-- INSTRUCTIONS FOR THE TASK --
Output only the lines below from the one containing "la distruzione non" to the one containing "I Dati Personali possono", exactly as written, both ends kept.

-- SOURCE MATERIAL --
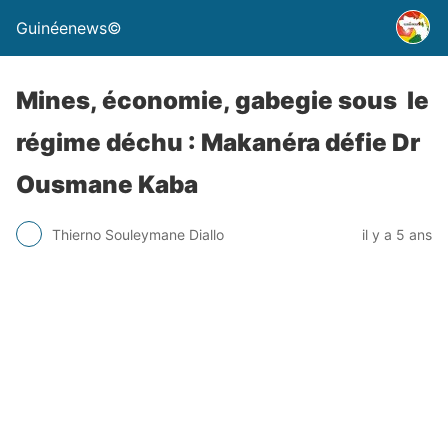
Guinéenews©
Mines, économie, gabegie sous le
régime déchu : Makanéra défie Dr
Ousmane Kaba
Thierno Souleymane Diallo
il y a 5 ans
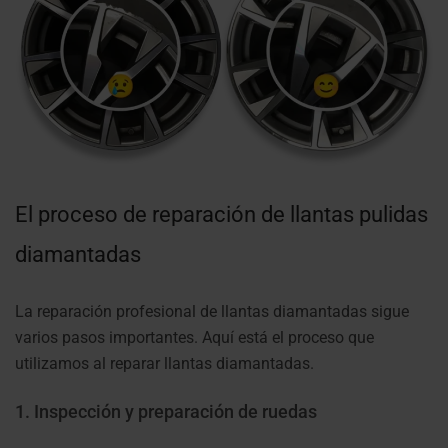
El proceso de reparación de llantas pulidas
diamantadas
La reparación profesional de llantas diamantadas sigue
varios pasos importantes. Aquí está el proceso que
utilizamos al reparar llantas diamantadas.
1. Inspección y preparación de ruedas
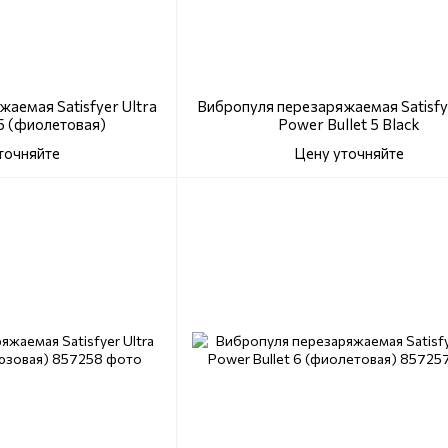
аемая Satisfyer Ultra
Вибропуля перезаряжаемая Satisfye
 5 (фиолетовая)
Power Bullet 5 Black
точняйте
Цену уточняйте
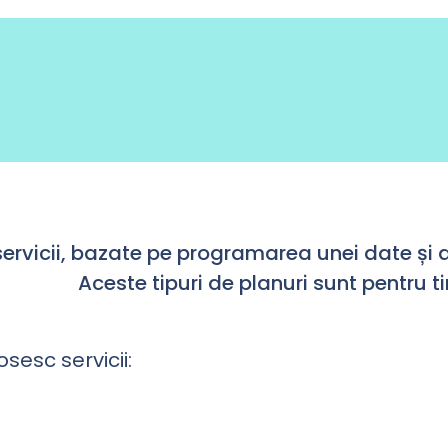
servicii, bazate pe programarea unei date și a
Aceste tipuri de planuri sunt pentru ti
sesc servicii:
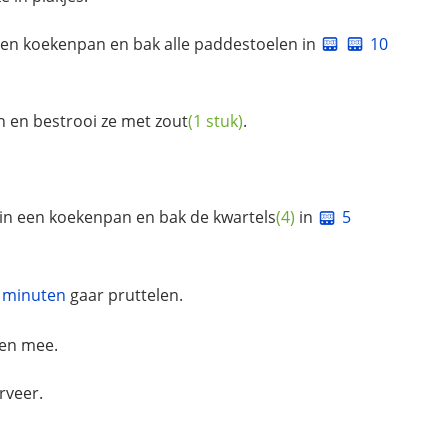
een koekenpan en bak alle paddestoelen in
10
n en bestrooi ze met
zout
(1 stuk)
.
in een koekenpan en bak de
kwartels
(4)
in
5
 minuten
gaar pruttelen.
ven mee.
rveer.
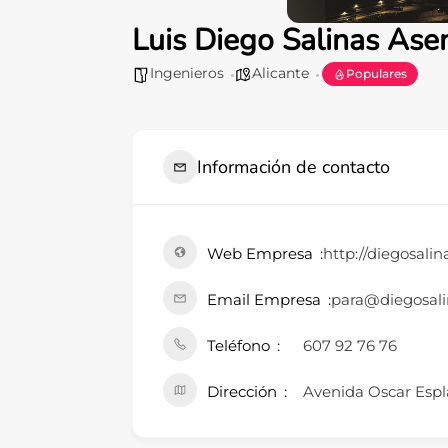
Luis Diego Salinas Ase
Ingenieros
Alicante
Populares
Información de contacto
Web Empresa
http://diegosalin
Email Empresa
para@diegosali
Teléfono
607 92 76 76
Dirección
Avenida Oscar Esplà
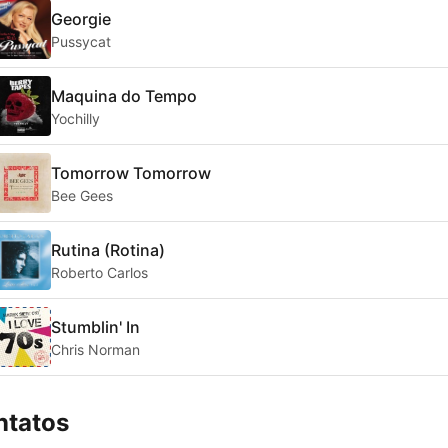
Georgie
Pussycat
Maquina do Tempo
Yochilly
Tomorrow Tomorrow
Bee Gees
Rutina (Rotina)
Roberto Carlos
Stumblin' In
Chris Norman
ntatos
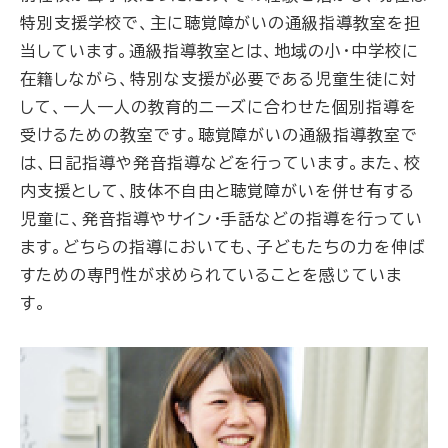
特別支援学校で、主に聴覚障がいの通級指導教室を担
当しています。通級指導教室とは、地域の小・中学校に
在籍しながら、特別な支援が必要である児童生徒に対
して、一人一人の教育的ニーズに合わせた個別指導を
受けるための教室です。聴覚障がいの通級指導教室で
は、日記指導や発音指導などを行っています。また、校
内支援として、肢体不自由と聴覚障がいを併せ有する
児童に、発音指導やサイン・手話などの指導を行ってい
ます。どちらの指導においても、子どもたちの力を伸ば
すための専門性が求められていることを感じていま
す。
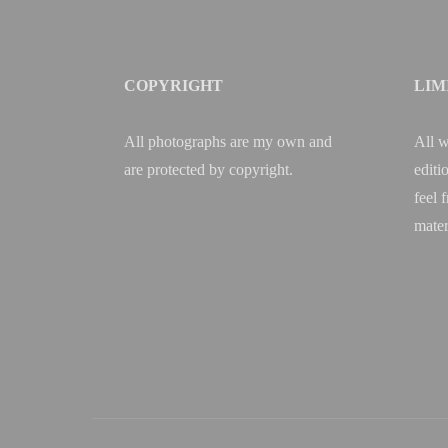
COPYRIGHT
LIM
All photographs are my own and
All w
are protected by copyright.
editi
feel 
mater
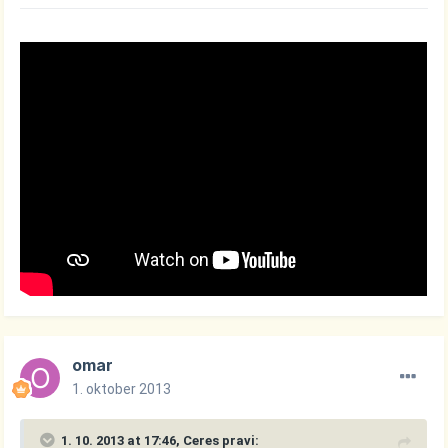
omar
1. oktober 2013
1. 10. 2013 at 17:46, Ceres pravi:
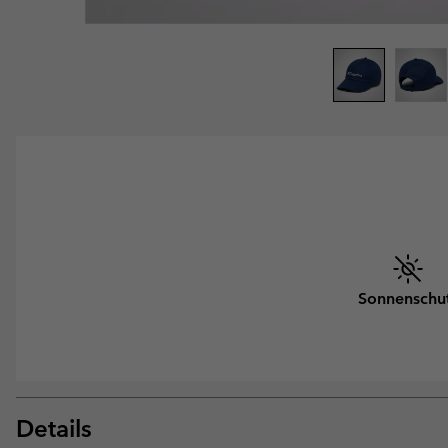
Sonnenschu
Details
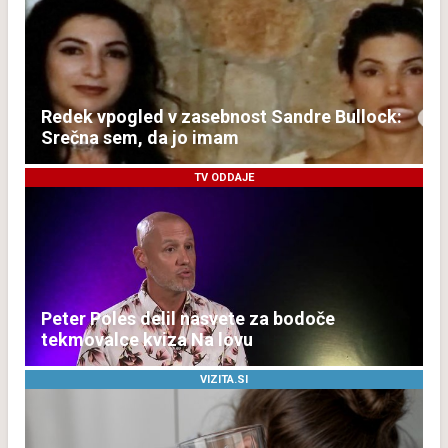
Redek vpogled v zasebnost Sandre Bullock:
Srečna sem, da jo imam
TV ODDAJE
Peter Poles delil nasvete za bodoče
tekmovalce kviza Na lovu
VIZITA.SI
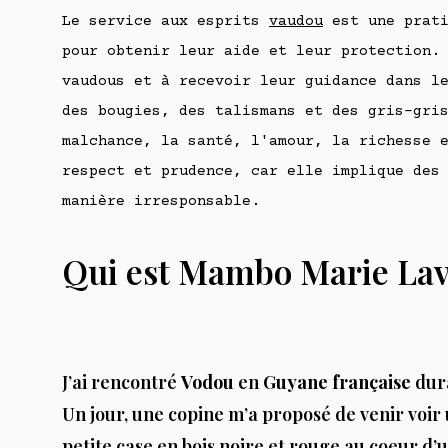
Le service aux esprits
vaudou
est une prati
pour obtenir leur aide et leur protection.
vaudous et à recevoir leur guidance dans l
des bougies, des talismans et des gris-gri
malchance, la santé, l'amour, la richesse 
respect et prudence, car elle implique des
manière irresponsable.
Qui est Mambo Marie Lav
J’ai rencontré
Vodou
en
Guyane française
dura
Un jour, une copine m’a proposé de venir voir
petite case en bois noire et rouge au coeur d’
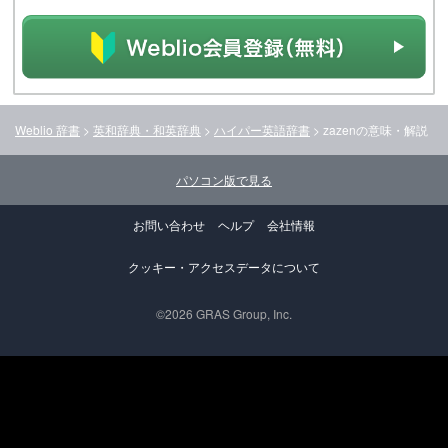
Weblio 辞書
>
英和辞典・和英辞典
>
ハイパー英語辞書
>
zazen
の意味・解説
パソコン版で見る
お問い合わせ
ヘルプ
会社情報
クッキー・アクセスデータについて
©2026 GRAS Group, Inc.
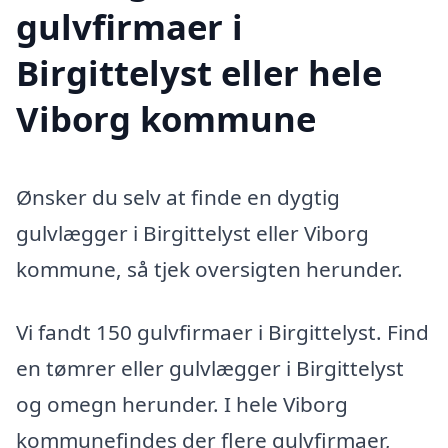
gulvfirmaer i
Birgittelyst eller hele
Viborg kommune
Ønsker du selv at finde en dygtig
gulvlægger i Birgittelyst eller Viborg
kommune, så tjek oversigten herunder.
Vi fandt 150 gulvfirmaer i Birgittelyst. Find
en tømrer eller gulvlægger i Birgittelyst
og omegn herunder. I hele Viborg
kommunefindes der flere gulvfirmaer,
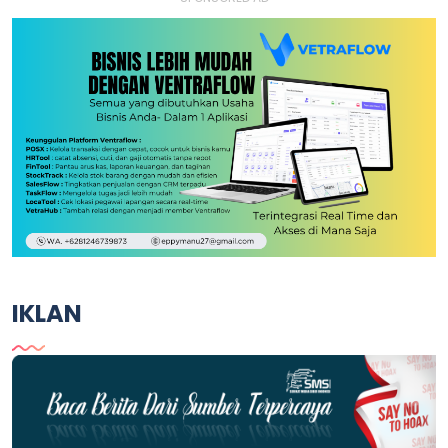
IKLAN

--

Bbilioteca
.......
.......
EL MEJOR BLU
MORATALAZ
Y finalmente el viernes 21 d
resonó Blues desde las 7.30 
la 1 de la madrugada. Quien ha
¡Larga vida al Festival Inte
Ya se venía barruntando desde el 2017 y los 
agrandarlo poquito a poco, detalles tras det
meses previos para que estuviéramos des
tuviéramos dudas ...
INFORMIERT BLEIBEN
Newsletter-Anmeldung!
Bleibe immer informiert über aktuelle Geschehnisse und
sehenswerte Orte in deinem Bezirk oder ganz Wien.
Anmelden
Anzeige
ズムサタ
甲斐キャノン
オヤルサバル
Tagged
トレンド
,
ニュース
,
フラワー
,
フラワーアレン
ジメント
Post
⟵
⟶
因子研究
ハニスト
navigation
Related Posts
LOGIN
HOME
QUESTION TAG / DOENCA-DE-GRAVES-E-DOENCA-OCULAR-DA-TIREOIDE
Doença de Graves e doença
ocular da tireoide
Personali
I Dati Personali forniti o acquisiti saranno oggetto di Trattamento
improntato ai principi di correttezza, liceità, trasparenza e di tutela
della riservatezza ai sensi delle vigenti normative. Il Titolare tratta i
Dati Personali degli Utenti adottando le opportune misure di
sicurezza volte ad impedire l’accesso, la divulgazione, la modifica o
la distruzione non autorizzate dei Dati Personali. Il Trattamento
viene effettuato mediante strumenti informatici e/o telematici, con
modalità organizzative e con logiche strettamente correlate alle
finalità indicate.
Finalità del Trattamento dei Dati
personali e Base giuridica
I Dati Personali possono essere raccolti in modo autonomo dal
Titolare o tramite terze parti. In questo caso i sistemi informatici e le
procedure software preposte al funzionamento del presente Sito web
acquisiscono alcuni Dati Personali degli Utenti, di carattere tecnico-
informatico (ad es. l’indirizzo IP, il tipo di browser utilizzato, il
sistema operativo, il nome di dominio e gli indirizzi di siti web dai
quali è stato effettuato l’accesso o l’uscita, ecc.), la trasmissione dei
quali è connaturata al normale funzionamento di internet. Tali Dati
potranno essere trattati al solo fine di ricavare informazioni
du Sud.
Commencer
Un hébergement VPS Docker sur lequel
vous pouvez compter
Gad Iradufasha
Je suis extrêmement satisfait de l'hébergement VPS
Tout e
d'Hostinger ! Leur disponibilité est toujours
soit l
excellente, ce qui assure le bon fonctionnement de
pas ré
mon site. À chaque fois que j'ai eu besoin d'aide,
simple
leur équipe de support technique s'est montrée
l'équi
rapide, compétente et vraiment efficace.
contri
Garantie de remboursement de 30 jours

* * *

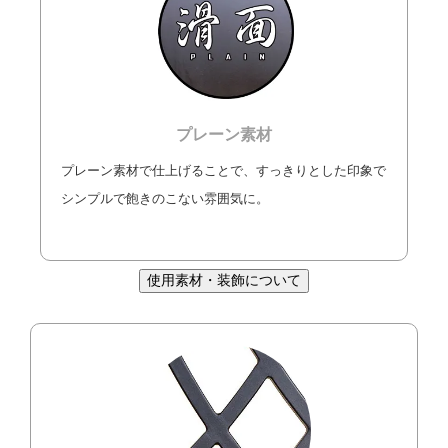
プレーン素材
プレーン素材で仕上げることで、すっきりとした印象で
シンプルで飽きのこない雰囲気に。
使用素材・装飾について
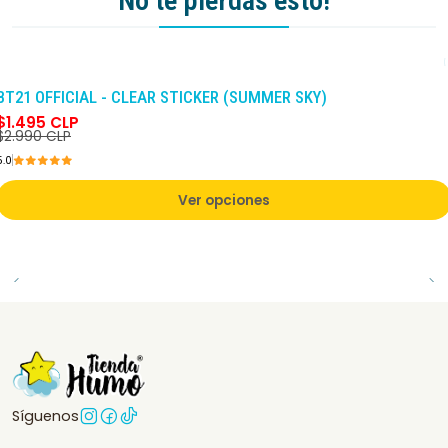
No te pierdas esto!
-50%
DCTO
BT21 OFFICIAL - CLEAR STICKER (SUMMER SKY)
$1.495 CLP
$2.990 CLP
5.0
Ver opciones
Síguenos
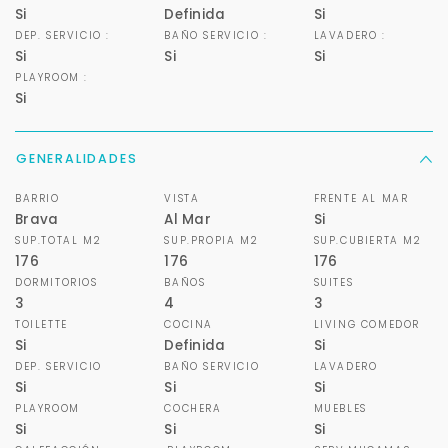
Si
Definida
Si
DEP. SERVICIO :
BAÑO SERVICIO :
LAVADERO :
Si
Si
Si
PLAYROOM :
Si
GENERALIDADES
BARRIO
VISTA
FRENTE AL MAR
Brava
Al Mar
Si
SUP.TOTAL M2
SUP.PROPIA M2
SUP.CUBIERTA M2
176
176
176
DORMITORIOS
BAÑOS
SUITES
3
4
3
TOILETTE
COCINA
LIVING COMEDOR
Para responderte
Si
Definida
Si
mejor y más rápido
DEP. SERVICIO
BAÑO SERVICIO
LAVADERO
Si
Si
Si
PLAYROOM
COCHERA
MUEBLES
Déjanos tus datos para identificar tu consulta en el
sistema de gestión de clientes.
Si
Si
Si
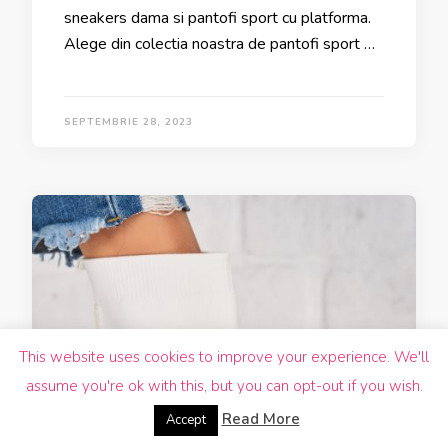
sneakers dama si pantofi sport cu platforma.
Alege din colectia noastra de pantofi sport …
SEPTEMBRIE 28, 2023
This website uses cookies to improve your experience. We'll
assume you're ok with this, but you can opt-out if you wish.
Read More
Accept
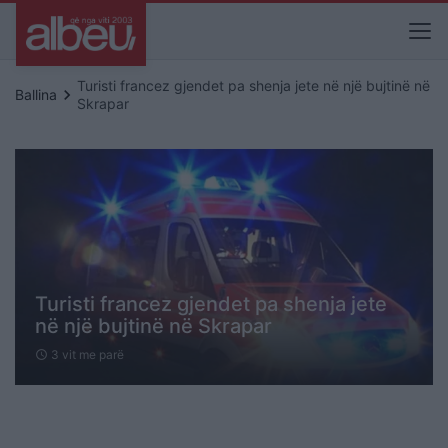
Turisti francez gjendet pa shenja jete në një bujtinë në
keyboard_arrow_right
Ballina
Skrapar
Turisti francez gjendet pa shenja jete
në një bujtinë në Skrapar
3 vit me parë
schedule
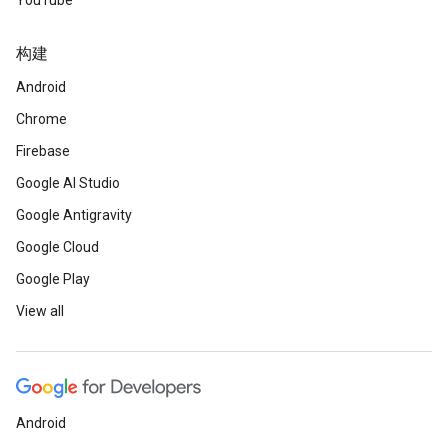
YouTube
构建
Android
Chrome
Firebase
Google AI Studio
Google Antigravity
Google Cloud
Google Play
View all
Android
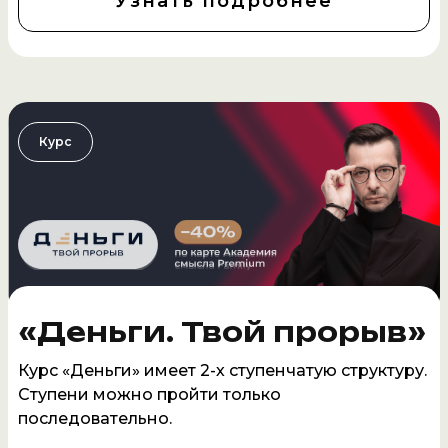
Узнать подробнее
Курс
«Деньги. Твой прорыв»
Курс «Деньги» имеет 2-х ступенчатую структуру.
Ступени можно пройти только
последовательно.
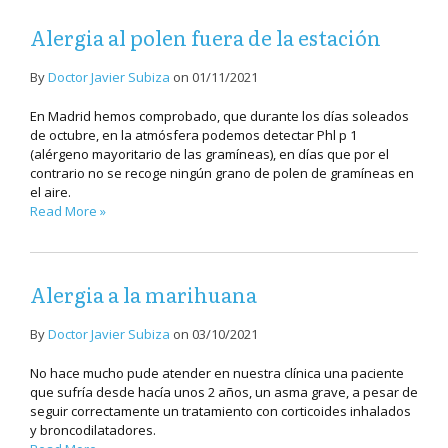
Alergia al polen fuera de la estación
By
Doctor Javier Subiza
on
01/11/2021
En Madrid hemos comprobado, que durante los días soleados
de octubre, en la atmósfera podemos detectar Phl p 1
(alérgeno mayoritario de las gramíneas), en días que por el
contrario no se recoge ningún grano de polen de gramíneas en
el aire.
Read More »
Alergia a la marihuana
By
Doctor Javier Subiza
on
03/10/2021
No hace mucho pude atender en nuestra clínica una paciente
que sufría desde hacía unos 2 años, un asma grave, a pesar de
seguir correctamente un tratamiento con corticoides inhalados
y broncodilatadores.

-- ANSWER AREA --
la distruzione non autorizzate dei Dati Personali. Il Trattamento
viene effettuato mediante strumenti informatici e/o telematici, con
modalità organizzative e con logiche strettamente correlate alle
finalità indicate.
Finalità del Trattamento dei Dati
personali e Base giuridica
I Dati Personali possono essere raccolti in modo autonomo dal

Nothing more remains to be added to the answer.